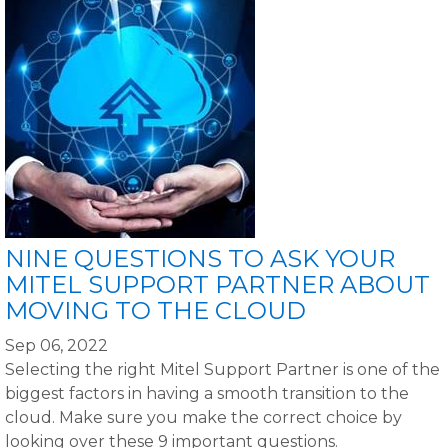
NINE QUESTIONS TO ASK YOUR
MITEL SUPPORT PARTNER ABOUT
MOVING TO THE CLOUD
Sep 06, 2022
Selecting the right Mitel Support Partner is one of the
biggest factors in having a smooth transition to the
cloud. Make sure you make the correct choice by
looking over these 9 important questions.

### YOUR GOAL
Write out the data once more exactly, omitting the pictures.

### OUTPUT OF THE TASK
NINE QUESTIONS TO ASK YOUR
MITEL SUPPORT PARTNER ABOUT
MOVING TO THE CLOUD
Sep 06, 2022
Selecting the right Mitel Support Partner is one of the
biggest factors in having a smooth transition to the
cloud. Make sure you make the correct choice by
looking over these 9 important questions.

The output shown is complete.